### EXERCISE REQUIREMENTS
Starting at the first line of the records below, reproduce every line up to and including the line with "April (720, 2272)", but leave out all pictures.

### SOURCE INFORMATION
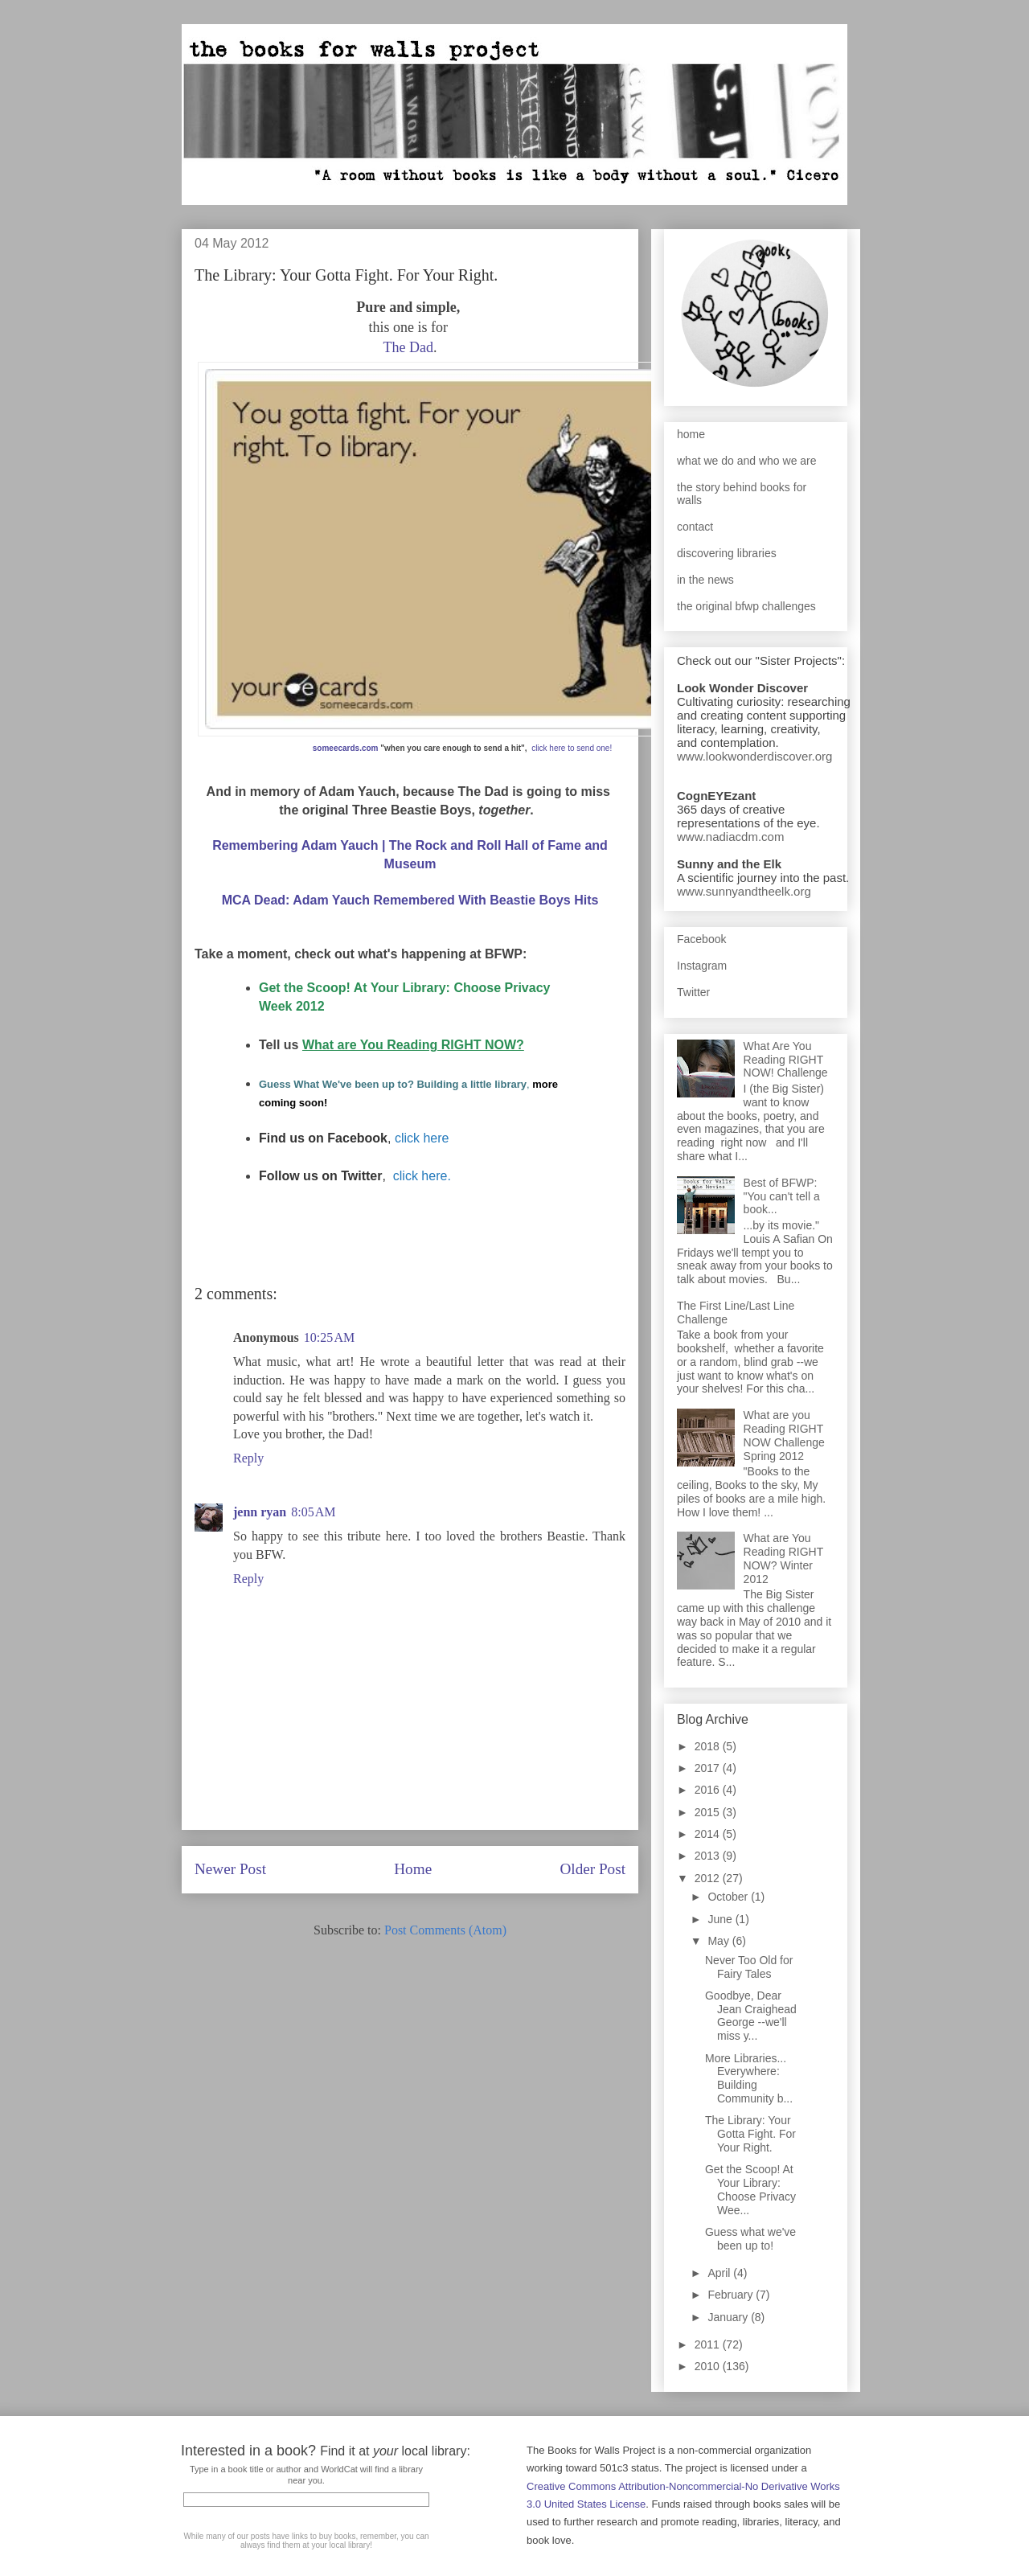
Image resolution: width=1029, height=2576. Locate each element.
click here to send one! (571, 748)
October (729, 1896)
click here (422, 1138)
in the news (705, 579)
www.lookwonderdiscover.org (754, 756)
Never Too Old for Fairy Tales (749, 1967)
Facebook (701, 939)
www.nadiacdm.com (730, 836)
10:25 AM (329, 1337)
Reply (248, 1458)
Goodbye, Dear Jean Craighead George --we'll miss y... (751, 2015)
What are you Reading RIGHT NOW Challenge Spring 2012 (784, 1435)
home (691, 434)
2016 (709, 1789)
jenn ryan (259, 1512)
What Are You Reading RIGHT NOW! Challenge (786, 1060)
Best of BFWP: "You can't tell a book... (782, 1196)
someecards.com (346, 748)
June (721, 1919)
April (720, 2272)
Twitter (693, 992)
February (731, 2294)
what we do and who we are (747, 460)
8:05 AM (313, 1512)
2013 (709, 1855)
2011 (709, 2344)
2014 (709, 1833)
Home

### RESULT FOR THIS TASK
Image resolution: width=1029, height=2576. Locate each element.
click here to send one! (571, 748)
October (729, 1896)
click here (422, 1138)
in the news (705, 579)
www.lookwonderdiscover.org (754, 756)
Never Too Old for Fairy Tales (749, 1967)
Facebook (701, 939)
www.nadiacdm.com (730, 836)
10:25 AM (329, 1337)
Reply (248, 1458)
Goodbye, Dear Jean Craighead George --we'll miss y... (751, 2015)
What are you Reading RIGHT NOW Challenge Spring 2012 (784, 1435)
home (691, 434)
2016 (709, 1789)
jenn ryan (259, 1512)
What Are You Reading RIGHT NOW! Challenge (786, 1060)
Best of BFWP: "You can't tell a book... (782, 1196)
someecards.com (346, 748)
June (721, 1919)
April (720, 2272)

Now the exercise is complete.